Overview

License: MIT

GenomicsDB is a highly performant scalable data storage written in C++ for importing, querying and transforming genomic variant data.

Concepts + Terminology

This section outlines basic GenomicsDB concepts and terminology used throughout this documentation.

  • Cell: Cell of an array (for example: A[i][j] in a 2-D array)

  • Workspace: A directory on the file system under which multiple GenomicsDB arrays can be stored. The underlying array stores some metadata files under the workspace directory. All GenomicsDB import/create programs assume that if the specified workspace directory exists, then it’s a valid workspace directory. If the user points to an existing directory which doesn’t contain the workspace metadata, the create/import programs will exit with an exception. If the directory doesn’t exist, then the programs will initialize a new workspace correctly.

  • Array: Name of a GenomicsDB array

  • Given a workspace and array name, the framework will store its data in the directory <workspace>/<array>.
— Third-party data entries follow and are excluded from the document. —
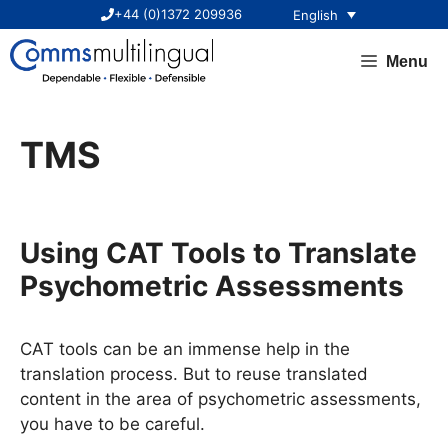
Skip
+44 (0)1372 209936
English
to
content
Menu
TMS
Using CAT Tools to Translate
Psychometric Assessments
CAT tools can be an immense help in the
translation process. But to reuse translated
content in the area of psychometric assessments,
you have to be careful.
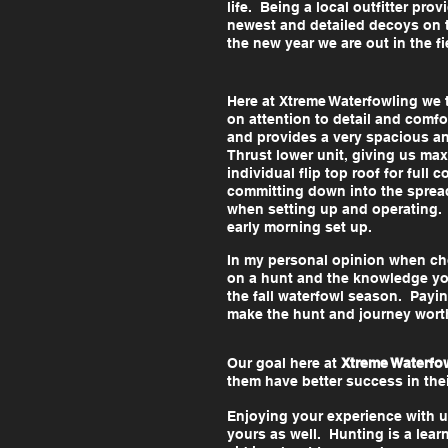
life. Being a local outfitter pr
newest and detailed decoys on t
the new year we are out in the fi
Here at Xtreme Waterfowling we 
on attention to detail and comfo
and provides a very spacious a
Thrust lower unit, giving us max
individual flip top roof for ful
committing down into the spread
when setting up and operating. F
early morning set up.
In my personal opinion when choo
on a hunt and the knowledge you
the fall waterfowl season. Payin
make the hunt and journey wort
Our goal here at
Xtreme Waterfo
them have better success in th
Enjoying your experience with u
yours as well. Hunting is a le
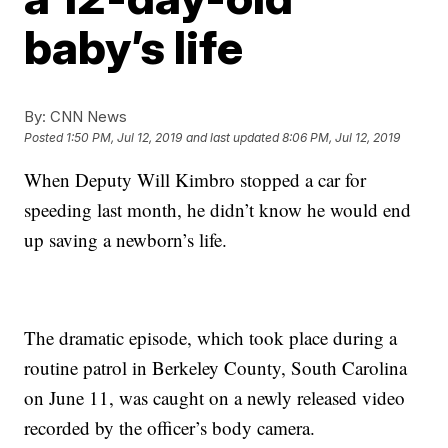
baby’s life
By:
CNN News
Posted
1:50 PM, Jul 12, 2019
and last updated
8:06 PM, Jul 12, 2019
When Deputy Will Kimbro stopped a car for
speeding last month, he didn’t know he would end
up saving a newborn’s life.
The dramatic episode, which took place during a
routine patrol in Berkeley County, South Carolina
on June 11, was caught on a newly released video
recorded by the officer’s body camera.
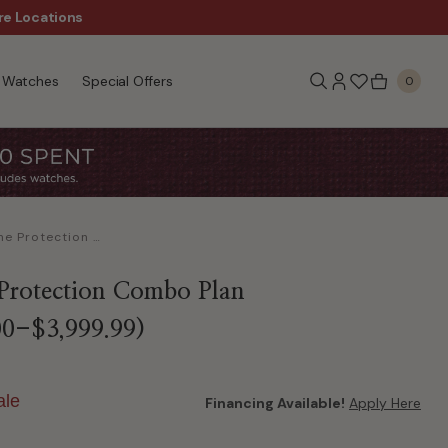
re Locations
$50 Off Every $300 - Sho
Watches
Special Offers
0
Lifetime Protection Combo Plan ($3,000.00-$3,999.99)
 Protection Combo Plan
00-$3,999.99)
ale
Financing Available!
Apply Here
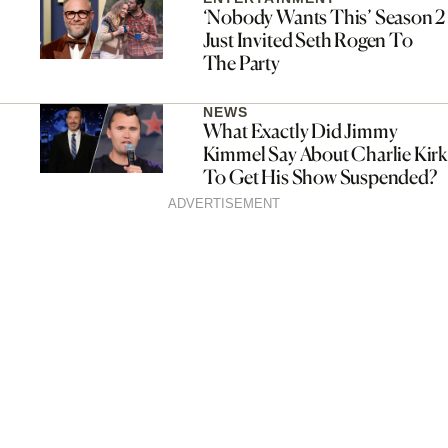
‘Nobody Wants This’ Season 2
Just Invited Seth Rogen To
The Party
NEWS
What Exactly Did Jimmy
Kimmel Say About Charlie Kirk
To Get His Show Suspended?
ADVERTISEMENT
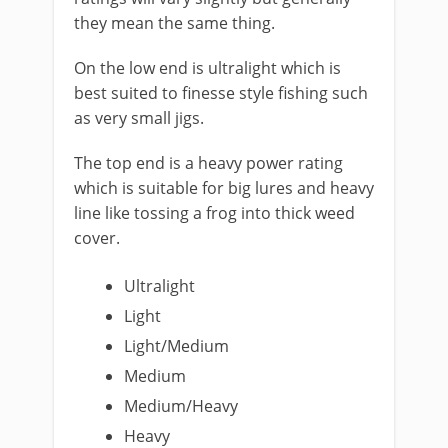
they mean the same thing.
On the ​low end is ultralight which is
best suited to finesse style fishing such
as very small jigs.
The ​top end is a heavy power rating
which is suitable for big lures and heavy
line like tossing a frog into thick weed
cover.
Ultralight
Light
Light/Medium
​Medium
Medium/Heavy
Heavy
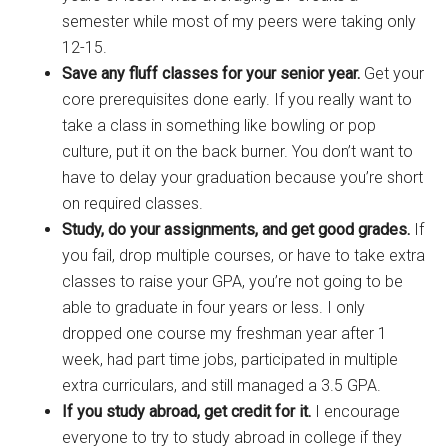
semester while most of my peers were taking only
12-15.
Save any fluff classes for your senior year.
Get your
core prerequisites done early. If you really want to
take a class in something like bowling or pop
culture, put it on the back burner. You don’t want to
have to delay your graduation because you’re short
on required classes.
Study, do your assignments, and get good grades.
If
you fail, drop multiple courses, or have to take extra
classes to raise your GPA, you’re not going to be
able to graduate in four years or less. I only
dropped one course my freshman year after 1
week, had part time jobs, participated in multiple
extra curriculars, and still managed a 3.5 GPA.
If you study abroad, get credit for it.
I encourage
everyone to try to study abroad in college if they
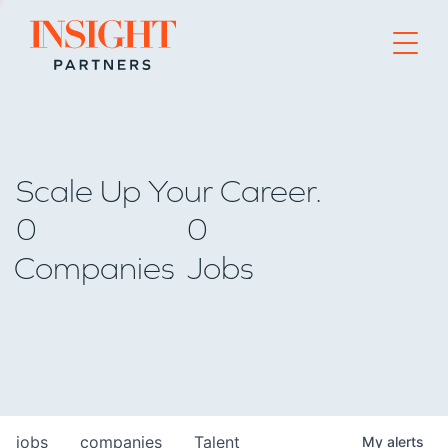
Go to home page
Scale Up Your Career.
0
0
Companies
Jobs
jobs
companies
Talent
My
alerts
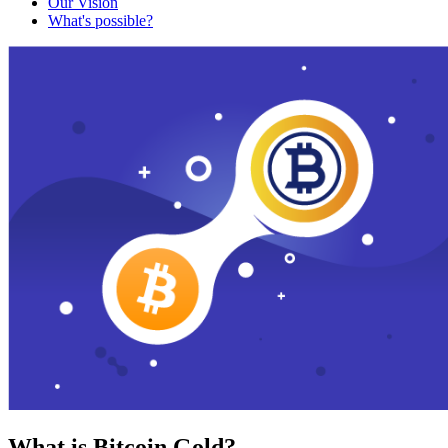
Our Vision
What's possible?
What is Bitcoin Gold?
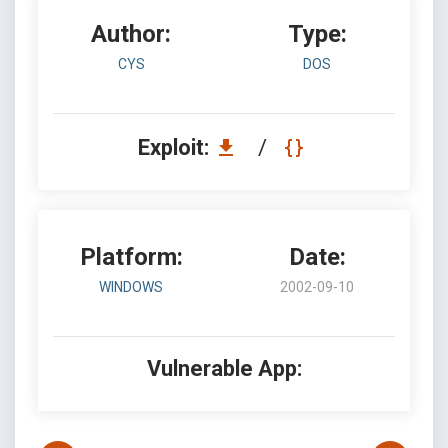
Author:
Type:
CYS
DOS
Exploit:
/
Platform:
Date:
WINDOWS
2002-09-10
Vulnerable App:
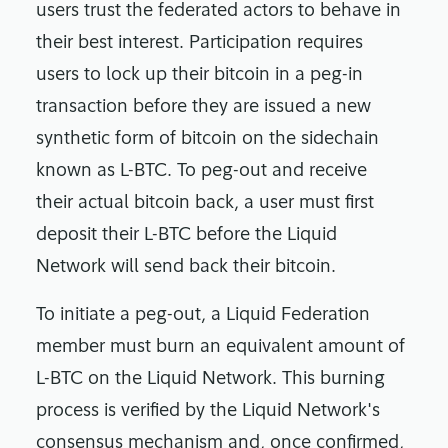
users trust the federated actors to behave in
their best interest. Participation requires
users to lock up their bitcoin in a peg-in
transaction before they are issued a new
synthetic form of bitcoin on the sidechain
known as L-BTC. To peg-out and receive
their actual bitcoin back, a user must first
deposit their L-BTC before the Liquid
Network will send back their bitcoin.
To initiate a peg-out, a Liquid Federation
member must burn an equivalent amount of
L-BTC on the Liquid Network. This burning
process is verified by the Liquid Network's
consensus mechanism and, once confirmed,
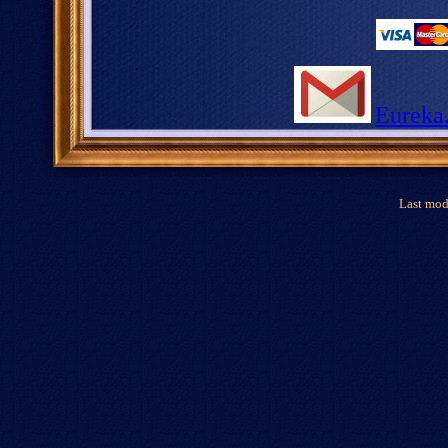
Eureka
Last mod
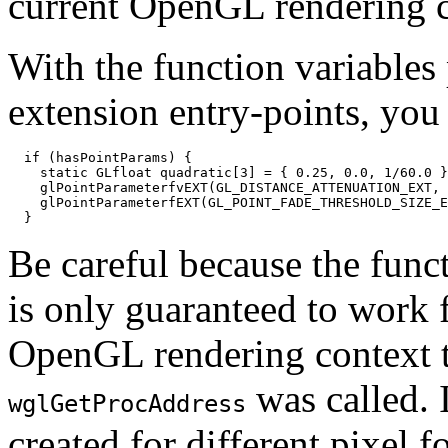
current OpenGL rendering c
With the function variables 
extension entry-points, you 
  if (hasPointParams) {

    static GLfloat quadratic[3] = { 0.25, 0.0, 1/60.0 }
    glPointParameterfvEXT(GL_DISTANCE_ATTENUATION_EXT, 
    glPointParameterfEXT(GL_POINT_FADE_THRESHOLD_SIZE_E
Be careful because the func
is only guaranteed to work f
OpenGL rendering context t
was called. 
wglGetProcAddress
created for different pixel 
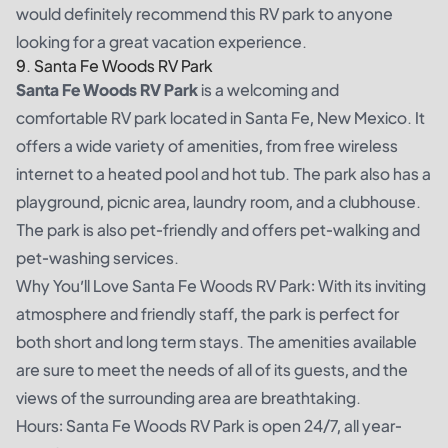
would definitely recommend this RV park to anyone
looking for a great vacation experience.
9. Santa Fe Woods RV Park
Santa Fe Woods RV Park
is a welcoming and
comfortable RV park located in Santa Fe, New Mexico. It
offers a wide variety of amenities, from free wireless
internet to a heated pool and hot tub. The park also has a
playground, picnic area, laundry room, and a clubhouse.
The park is also pet-friendly and offers pet-walking and
pet-washing services.
Why You’ll Love Santa Fe Woods RV Park: With its inviting
atmosphere and friendly staff, the park is perfect for
both short and long term stays. The amenities available
are sure to meet the needs of all of its guests, and the
views of the surrounding area are breathtaking.
Hours: Santa Fe Woods RV Park is open 24/7, all year-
  • Column-major and row-major ordering: Denotes the order in which cells are stored on disk.

    • Column major storage implies that cells belonging to the same column are stored contiguously on disk (cells belonging to the same column but different rows are sorted by row id). When cells are stored in column major order queries such as “retrieve all cells belonging to genomic position X” are fast due to high spatial locality. However, queries such as “retrieve cells for sample Y” are relatively slow. For GenomicsDB, we expect the former type of queries to be more frequent and hence, by default all arrays are stored in column major order (even when partitioning by rows across GenomicsDB instances).

    • Row major ordering implies that cells belonging to the same row are stored contiguously on disk.

  • Bulk importing and incremental importing: Bulk importing of data implies that all the data is loaded at once into GenomicsDB and the array is never modified later on. Incremental importing implies that the array can be modified by adding new samples/CallSet over time. GenomicsDB support both modes of operation - however, repeated incremental updates (for example, incrementally adding one sample/CallSet at a time, ~1000 times) may lead to reduced performance during querying. If you are interested in why this occurs, please read the section on writing arrays to understand the concept of fragments and how updates are performed. Ideally, users should perform incremental imports a few times (~10s of times) per array and each import should contain a large number of samples.